I’ll never forget the summer evening in 2000 when I saw his Tony-winning revival of “Kiss Me, Kate,” starring Brian Stokes Mitchell and Marin Mazzie, because I danced all the way home after parting from the NYU students who accompanied me on this class trip — teacher and pupils similarly levitating out of the theater. That year, Blakemore had pulled off a rare coup, earning two Tony Awards for directing, one for “Kiss Me, Kate,” and the other for “Copenhagen.”
The Australian-born director, who was himself an accomplished writer, had a gift for directing brainy dramas by Michael Frayn (“Democracy,” “Copenhagen”), cutting a clear theatrical path through dense historical argument. He entered the top tier of international directors in 1967 with his production of “A Day in the Death of Joe Egg,” a personal drama from playwright Peter Nichols about the parents of a severely disabled child, which blends topsy-turvy farce and tragedy to startling effect.
Tragedy and comedy were compatible in Blakemore’s productions, as they were merely different routes to the same destination: truth.

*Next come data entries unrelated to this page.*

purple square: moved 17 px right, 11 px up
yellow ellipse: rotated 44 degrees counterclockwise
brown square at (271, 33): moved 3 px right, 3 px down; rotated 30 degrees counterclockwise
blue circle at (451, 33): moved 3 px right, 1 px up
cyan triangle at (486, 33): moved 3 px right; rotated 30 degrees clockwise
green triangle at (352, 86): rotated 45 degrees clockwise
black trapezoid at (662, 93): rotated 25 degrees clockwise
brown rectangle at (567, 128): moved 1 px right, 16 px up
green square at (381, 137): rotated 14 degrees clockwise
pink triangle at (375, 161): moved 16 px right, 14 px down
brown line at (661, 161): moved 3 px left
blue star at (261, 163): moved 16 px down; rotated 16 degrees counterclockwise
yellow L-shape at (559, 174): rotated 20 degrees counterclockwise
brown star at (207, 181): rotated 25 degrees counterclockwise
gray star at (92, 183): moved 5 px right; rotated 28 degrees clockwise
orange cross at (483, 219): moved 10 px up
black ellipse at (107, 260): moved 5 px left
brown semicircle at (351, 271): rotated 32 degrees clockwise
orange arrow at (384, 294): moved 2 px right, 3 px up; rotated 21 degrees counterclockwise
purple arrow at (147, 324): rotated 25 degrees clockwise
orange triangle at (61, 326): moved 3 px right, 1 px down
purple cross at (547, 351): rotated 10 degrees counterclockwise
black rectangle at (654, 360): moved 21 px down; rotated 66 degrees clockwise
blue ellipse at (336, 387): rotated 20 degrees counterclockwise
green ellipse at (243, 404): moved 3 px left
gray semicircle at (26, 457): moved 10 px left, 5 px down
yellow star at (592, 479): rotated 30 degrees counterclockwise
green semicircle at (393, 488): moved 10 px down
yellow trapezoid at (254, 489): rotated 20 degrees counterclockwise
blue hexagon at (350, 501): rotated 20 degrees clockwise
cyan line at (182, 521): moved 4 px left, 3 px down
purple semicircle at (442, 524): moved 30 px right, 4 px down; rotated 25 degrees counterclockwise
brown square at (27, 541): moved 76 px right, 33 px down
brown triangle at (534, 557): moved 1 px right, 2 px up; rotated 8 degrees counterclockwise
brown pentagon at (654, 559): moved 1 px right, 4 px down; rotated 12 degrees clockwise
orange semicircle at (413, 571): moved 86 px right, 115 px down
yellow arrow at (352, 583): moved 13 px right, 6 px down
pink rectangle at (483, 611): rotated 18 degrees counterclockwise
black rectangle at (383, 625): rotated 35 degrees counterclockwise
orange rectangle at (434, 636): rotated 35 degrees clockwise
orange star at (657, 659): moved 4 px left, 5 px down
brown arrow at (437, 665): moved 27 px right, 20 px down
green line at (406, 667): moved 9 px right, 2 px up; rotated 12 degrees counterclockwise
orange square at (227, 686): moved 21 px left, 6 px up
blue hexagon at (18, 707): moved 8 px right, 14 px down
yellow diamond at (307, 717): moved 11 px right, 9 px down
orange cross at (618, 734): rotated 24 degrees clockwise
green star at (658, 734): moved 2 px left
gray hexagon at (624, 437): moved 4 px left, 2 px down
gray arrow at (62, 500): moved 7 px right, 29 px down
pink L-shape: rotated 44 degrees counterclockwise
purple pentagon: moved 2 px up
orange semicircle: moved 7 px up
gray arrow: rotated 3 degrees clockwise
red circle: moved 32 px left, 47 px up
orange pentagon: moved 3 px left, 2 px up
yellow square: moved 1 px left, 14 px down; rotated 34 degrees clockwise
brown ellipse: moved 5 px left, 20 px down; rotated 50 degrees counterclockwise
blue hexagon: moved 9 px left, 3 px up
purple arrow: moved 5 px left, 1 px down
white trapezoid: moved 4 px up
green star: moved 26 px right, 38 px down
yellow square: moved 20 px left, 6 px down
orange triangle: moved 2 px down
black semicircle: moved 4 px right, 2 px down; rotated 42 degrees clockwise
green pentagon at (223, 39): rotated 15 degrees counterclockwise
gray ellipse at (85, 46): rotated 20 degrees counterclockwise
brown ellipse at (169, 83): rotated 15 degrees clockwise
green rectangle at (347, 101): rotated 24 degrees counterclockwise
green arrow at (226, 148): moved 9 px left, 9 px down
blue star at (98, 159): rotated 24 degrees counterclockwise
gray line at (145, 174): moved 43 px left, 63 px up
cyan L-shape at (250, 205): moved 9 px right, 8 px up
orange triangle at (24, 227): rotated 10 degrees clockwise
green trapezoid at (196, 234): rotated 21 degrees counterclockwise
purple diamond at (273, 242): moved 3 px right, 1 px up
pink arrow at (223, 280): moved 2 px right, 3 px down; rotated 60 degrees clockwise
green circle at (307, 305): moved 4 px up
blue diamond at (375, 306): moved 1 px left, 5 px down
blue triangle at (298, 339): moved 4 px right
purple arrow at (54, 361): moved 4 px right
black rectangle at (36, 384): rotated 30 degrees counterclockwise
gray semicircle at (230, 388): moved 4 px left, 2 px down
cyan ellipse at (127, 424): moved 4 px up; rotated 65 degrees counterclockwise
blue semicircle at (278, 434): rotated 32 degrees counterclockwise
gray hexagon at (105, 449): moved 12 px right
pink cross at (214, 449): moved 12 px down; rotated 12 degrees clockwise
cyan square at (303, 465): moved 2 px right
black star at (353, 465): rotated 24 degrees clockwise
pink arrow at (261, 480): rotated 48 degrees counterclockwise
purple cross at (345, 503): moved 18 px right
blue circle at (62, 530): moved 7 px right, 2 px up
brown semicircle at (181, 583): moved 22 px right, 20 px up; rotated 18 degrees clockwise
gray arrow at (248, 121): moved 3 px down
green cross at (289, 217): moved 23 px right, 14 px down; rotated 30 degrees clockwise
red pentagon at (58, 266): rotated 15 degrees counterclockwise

His light touch had a way of taking hold, not simply evaporating, as anyone who saw his revival of “Blithe Spirit” with Angela Lansbury that came to the Ahmanson Theatre in 2014 can attest. The dry comic genius that years later would make Maggie Smith internationally celebrated in “Downton Abbey” was baked to perfection in Blakemore’s production of Peter Shaffer’s “Lettice and Lovage,” which traveled to Broadway from London in 1990.
Theater, even in an age of digital recordings, lives on in memory. The written word preserves what is otherwise fleeting. Blakemore’s killer memoir “Stage Blood” resurrects the early days of the National Theatre under the aegis of Laurence Olivier. But it was in his novel “Next Season,” which I’m always foisting on theater friends, that Blakemore managed to capture the evanescent world of the stage in all its heartbreak and glory.
If the theater, like life, is a dissolving dream, as Shakespeare proposed, these great artists who left us in 2023 helped make the “insubstantial pageant” unforgettably real.